- **EXERCISE**: Read through the entries below and copy each line where "shift" turns up.

Page layout parsing data
<<<<

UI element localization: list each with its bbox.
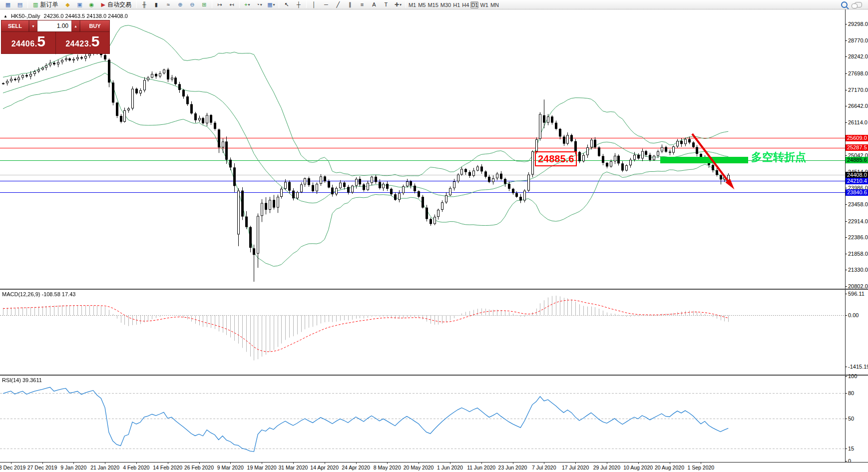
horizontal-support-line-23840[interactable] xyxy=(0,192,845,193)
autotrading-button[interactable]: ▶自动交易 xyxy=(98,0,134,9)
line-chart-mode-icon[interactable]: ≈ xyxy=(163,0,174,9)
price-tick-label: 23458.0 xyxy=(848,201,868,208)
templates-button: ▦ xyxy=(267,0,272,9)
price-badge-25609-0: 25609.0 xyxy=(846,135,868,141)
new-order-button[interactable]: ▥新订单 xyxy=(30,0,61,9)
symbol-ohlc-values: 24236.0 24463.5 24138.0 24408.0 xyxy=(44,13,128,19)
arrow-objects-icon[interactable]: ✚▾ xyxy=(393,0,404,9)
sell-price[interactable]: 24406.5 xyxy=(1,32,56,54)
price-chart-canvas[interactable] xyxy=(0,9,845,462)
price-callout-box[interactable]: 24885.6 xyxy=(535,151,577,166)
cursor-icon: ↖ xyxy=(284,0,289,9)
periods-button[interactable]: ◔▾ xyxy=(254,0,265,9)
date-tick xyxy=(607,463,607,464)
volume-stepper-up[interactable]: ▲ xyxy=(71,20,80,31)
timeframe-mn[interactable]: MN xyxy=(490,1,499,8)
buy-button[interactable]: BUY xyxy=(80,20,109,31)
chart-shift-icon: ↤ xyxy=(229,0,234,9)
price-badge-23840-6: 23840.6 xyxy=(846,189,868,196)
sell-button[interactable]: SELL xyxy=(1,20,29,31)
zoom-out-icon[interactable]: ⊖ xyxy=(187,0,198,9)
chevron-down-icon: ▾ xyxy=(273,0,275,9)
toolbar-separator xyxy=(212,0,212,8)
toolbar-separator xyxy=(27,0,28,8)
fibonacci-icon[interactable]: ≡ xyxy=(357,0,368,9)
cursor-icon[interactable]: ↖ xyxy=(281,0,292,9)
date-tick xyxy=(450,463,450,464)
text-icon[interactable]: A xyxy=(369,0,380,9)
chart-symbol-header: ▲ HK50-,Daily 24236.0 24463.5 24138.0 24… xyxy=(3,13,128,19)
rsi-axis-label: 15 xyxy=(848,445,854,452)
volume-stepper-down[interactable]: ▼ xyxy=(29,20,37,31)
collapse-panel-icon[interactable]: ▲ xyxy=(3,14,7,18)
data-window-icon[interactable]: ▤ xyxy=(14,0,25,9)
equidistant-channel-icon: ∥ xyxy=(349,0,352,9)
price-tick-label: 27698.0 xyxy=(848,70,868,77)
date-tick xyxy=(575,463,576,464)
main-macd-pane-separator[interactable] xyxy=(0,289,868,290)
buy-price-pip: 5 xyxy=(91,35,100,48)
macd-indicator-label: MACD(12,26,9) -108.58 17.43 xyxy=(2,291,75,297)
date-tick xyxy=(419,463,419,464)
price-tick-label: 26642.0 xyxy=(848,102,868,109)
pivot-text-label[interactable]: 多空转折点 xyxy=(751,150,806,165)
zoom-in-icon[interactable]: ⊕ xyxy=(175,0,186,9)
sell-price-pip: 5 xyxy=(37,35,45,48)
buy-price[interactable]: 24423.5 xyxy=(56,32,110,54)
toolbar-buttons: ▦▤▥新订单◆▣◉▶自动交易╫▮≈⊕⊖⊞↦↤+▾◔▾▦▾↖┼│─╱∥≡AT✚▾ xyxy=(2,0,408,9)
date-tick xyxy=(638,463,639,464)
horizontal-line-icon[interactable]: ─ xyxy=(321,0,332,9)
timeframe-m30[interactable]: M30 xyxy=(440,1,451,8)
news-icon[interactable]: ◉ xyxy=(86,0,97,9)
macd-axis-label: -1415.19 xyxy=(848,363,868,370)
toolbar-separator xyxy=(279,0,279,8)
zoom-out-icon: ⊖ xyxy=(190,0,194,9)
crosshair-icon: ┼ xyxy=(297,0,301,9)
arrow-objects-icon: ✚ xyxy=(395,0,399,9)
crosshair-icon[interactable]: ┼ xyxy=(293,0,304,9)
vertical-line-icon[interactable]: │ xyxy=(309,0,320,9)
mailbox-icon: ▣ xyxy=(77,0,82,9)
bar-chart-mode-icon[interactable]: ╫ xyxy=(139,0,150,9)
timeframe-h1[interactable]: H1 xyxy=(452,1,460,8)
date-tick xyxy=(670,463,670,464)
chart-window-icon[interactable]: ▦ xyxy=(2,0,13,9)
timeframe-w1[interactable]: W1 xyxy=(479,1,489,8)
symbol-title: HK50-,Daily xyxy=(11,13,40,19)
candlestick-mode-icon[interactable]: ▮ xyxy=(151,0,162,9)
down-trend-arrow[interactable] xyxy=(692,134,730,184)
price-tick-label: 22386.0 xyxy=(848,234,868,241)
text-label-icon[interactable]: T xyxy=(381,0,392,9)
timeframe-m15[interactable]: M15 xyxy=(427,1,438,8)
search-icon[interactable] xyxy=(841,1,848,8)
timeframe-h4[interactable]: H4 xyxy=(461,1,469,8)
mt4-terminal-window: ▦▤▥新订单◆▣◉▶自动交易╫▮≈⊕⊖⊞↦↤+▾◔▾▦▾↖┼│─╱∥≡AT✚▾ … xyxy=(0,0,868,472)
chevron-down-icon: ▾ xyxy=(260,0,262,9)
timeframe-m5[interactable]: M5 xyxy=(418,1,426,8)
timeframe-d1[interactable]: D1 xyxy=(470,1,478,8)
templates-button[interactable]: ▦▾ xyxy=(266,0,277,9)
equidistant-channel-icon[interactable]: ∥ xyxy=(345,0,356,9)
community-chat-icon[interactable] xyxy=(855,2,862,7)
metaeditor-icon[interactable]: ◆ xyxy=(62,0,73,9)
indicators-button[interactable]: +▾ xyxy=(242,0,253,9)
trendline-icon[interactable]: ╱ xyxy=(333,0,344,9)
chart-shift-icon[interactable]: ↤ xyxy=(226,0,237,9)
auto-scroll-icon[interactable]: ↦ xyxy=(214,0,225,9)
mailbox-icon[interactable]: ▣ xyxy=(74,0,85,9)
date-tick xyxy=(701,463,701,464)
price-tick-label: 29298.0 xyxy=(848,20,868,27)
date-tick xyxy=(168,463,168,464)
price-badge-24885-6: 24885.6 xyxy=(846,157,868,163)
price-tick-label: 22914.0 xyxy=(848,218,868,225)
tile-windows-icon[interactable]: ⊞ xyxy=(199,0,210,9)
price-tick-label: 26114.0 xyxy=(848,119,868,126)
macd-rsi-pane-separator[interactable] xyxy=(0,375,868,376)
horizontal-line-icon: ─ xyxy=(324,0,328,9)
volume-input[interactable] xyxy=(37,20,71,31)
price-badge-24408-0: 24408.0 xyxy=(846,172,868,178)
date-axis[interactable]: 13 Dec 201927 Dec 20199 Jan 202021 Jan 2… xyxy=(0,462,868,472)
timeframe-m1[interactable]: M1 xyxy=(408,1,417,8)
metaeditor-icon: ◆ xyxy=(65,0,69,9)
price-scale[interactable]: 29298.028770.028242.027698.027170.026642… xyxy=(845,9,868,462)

>>>>

- **RESPONSE**:
chart-shift-icon: ↤ xyxy=(229,0,234,9)
chart-shift-icon[interactable]: ↤ xyxy=(226,0,237,9)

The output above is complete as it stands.